Multiple inheritance

Inheritance can be chained, meaning former Children can become Parents! Although chaining inheritance can quickly become messy and confusing, it is useful for extending existing capabilities without having to make direct edits to the Parent classes.

Let’s say you want to inherit all of the capabilities of the Super class, but you want to extend it further for your own specific workflow. Here we define a Superer class, which inherits and extends the Super class (which itself inherits from the Base class).

class Superer(Super):
    """
    This Superclass inherits from the Super class, which itself inherits from the Base class
    """
    def __init__(self, new_value=8, **kwargs):
        """
        We can extend the internal attributes in our Superclass.
        The **kwargs allow us to be lazy and assume that the User understands class values must be
        passed all the way to the Baseclass
        """
        super().__init__(**kwargs)
        self.new_value = new_value

    def check(self):
        """
        We would like to extend the check function to address our new value,
        while still checking the original values
        """
        super().check()
        assert(self.new_value != 0), "New value must be > 0"

    def manipulate(self):
        """
        We can further manipulate this function, which itself has been changed in
        the Superclass.

        :rtype: float
        :return: example integer subtracted from example float
        """
        squared_values = super().manipulate()
        print(f"squared_values={squared_values}")
        return squared_values / 2

    def manipulate_more(self):
        """
        We can also define completely new functions which are not present in any of the Parent classes.
        This is useful when your Superclass needs to fully extend the functionalities of its Parents.
        """
        manipulated_value = self.manipulate()
        return self.new_value + manipulated_value
module = Superer(example_integer=6, example_float=3., new_value=2)
module.check()
print(f"manipulate: {module.manipulate()}")
print(f"manipulate_more: {module.manipulate_more()}")
added_values=9.0
squared_values=81.0
manipulate: 40.5
added_values=9.0
squared_values=81.0
manipulate_more: 42.5

An Example of Inheritance in SeisFlows

Here we look at how we define the System module Chinook, which allows SeisFlows to interface with the University of Alaska supercomputer, Chinook.

  • System.Workstation: Workstation is the Base system class.
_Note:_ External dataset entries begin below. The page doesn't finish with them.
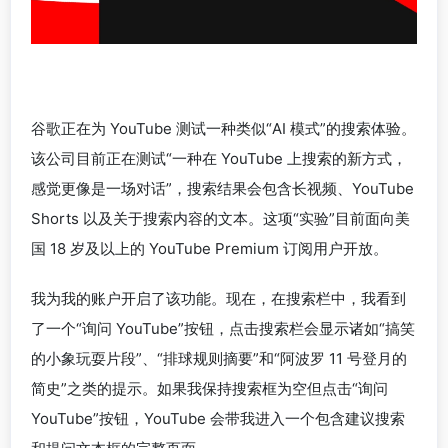
谷歌正在为 YouTube 测试一种类似“AI 模式”的搜索体验。
该公司目前正在测试“一种在 YouTube 上搜索的新方式，
感觉更像是一场对话”，搜索结果会包含长视频、YouTube
Shorts 以及关于搜索内容的文本。这项“实验”目前面向美
国 18 岁及以上的 YouTube Premium 订阅用户开放。
我为我的账户开启了该功能。现在，在搜索栏中，我看到
了一个“询问 YouTube”按钮，点击搜索栏会显示诸如“搞笑
的小象玩耍片段”、“排球规则摘要”和“阿波罗 11 号登月的
简史”之类的提示。如果我保持搜索框为空但点击“询问
YouTube”按钮，YouTube 会带我进入一个包含建议搜索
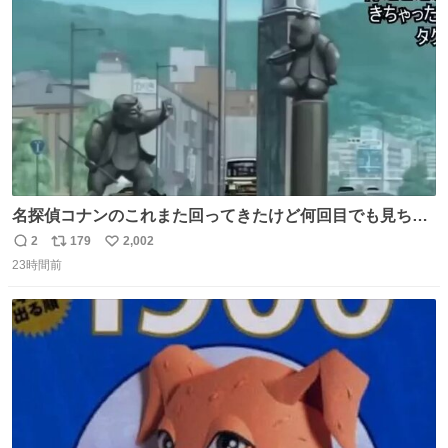
数
名探偵コナンのこれまた回ってきたけど何回目でも見ちゃ
う魔力あるのよな
2
179
2,002
返
リ
い
23時間前
信
ポ
い
数
ス
ね
ト
数
数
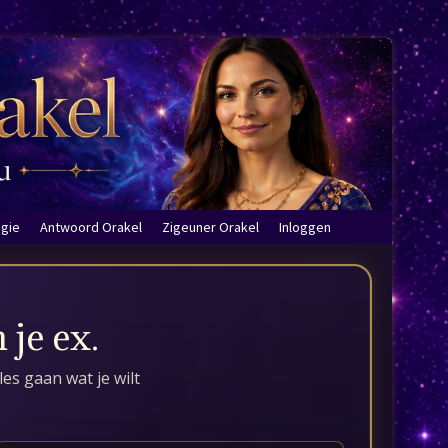
ogie
Antwoord Orakel
Zigeuner Orakel
Inloggen
 je ex.
les gaan wat je wilt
It defines required paths and parameters as well as general functions for running SeisFlows on a workstation/laptop.

  • System.Cluster: The Cluster class inherits properties from Workstation and additionally modifies some of the call behavior so that SeisFlows can run on HPCs. For example, Cluster defines new parameters: WALLTIME (dictates the length of time a workflow is submitted for) and TASKTIME (defines the expected time required for any single simulation).
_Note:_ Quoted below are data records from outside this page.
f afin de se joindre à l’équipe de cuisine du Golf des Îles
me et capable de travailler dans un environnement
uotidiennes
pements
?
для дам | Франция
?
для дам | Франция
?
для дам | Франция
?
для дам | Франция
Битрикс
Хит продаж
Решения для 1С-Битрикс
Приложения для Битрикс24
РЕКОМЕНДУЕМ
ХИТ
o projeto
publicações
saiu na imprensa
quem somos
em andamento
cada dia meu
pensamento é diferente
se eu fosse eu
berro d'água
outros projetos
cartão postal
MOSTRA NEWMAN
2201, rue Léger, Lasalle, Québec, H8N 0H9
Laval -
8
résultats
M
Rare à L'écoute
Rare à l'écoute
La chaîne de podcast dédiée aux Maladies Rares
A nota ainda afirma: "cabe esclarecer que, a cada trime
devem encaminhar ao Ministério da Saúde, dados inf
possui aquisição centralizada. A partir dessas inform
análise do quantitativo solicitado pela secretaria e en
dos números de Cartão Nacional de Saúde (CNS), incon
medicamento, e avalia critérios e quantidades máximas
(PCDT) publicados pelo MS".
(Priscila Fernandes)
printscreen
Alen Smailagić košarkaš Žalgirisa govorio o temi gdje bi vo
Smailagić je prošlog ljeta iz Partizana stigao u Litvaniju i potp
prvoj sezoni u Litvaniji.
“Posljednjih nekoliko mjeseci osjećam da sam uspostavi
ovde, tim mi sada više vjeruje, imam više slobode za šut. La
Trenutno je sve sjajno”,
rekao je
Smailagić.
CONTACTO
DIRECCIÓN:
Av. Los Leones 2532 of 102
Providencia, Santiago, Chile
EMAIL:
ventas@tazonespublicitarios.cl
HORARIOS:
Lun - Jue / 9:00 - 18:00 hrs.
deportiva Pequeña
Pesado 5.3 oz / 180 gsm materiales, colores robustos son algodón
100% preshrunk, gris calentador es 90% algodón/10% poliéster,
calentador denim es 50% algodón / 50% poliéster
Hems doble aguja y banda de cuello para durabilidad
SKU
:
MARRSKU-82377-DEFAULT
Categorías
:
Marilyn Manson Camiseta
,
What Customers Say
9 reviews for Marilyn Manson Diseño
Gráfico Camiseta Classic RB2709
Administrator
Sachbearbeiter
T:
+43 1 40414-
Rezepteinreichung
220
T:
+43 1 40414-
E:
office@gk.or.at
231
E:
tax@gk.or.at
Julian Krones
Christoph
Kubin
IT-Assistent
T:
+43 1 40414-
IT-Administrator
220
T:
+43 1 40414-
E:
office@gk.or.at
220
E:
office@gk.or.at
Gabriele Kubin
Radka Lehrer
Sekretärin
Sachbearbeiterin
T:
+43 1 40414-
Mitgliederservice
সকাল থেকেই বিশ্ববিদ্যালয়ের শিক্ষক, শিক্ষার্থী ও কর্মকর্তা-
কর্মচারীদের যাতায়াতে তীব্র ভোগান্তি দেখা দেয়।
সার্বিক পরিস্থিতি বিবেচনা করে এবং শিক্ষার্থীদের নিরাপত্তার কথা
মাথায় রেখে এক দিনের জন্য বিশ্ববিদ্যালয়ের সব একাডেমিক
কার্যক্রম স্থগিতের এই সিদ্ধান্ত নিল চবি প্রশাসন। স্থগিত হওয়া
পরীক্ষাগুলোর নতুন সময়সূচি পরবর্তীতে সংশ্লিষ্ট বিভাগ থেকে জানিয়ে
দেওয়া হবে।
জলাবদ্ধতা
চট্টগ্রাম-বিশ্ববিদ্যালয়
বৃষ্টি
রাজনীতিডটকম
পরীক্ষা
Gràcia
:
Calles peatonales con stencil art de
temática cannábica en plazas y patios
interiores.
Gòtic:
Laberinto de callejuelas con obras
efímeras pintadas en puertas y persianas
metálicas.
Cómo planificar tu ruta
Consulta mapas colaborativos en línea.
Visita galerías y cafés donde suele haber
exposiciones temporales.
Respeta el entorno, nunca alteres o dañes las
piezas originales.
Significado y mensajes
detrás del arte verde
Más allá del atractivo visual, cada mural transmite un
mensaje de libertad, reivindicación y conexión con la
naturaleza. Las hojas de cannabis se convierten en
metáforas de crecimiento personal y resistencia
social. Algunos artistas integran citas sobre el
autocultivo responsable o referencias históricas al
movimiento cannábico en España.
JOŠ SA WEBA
  • System.Slurm The Slurm system inherits from Cluster, defining even more specific functionality, such as checking of the job queue using the sacct command.

Note

Note that those using other workload managers (e.g., PBS, LSF), will need to branch off here and define a new class that inherits from Cluster.

  • System.Chinook: Individual Slurm systems differ in how Users interact with the workload manager. Chinook defines the calls structure for working on the Slurm-based University of Alaska Fairbanks HPC, named Chinook.
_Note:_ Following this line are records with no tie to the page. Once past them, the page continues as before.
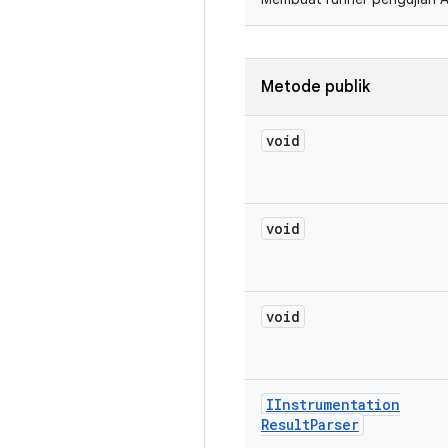
Metode publik
void
void
void
IInstrumentation
Result
Parser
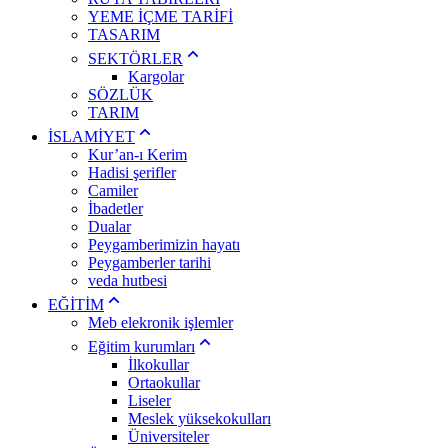
YEME İÇME TARİFİ
TASARIM
SEKTÖRLER
Kargolar
SÖZLÜK
TARIM
İSLAMİYET
Kur’an-ı Kerim
Hadisi şerifler
Camiler
İbadetler
Dualar
Peygamberimizin hayatı
Peygamberler tarihi
veda hutbesi
EĞİTİM
Meb elekronik işlemler
Eğitim kurumları
İlkokullar
Ortaokullar
Liseler
Meslek yüksekokulları
Üniversiteler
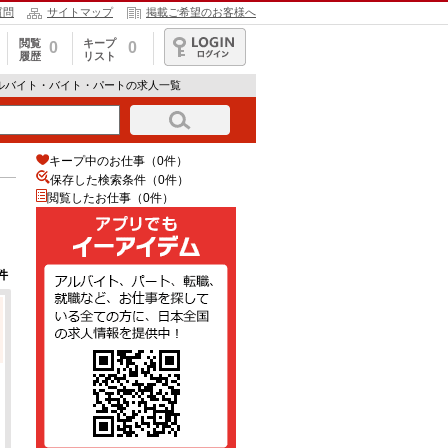
質問
サイトマップ
掲載ご希望のお客様へ
閲覧
キープ
0
0
履歴
リスト
ログイン
ルバイト・バイト・パートの求人一覧
キープ中のお仕事（0件）
保存した検索条件（
0
件）
閲覧したお仕事（0件）
件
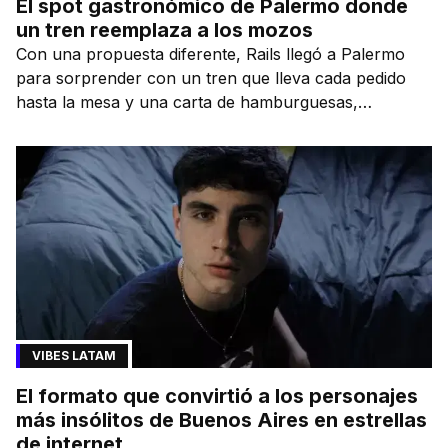
El spot gastronómico de Palermo donde
un tren reemplaza a los mozos
Con una propuesta diferente, Rails llegó a Palermo
para sorprender con un tren que lleva cada pedido
hasta la mesa y una carta de hamburguesas,
sándwiches y más.
VIBES LATAM
El formato que convirtió a los personajes
más insólitos de Buenos Aires en estrellas
de internet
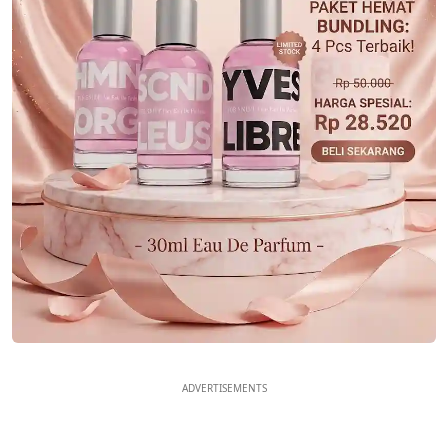
ADVERTISEMENTS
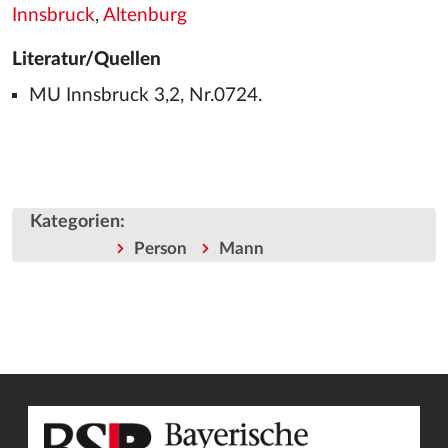
Innsbruck
,
Altenburg
Literatur/Quellen
MU Innsbruck 3,2, Nr.0724.
Kategorien
:
Person
Mann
    Chinook inherits all of the attributes of Workstation, Cluster and Slurm, and adds it’s own specifics such as the available partitions on the cluster.

  • SeisFlows System: SeisFlows abstracts all of this behavior behind a generalized System module. Therefore, calling something like system.submit() will bring call on Chinook.submit(), which may inherit from any of the parent classes.

    All SeisFlows modules are similarly structured, with a Base classes defining standard behavior, and Child classes extending and modifying such behavior.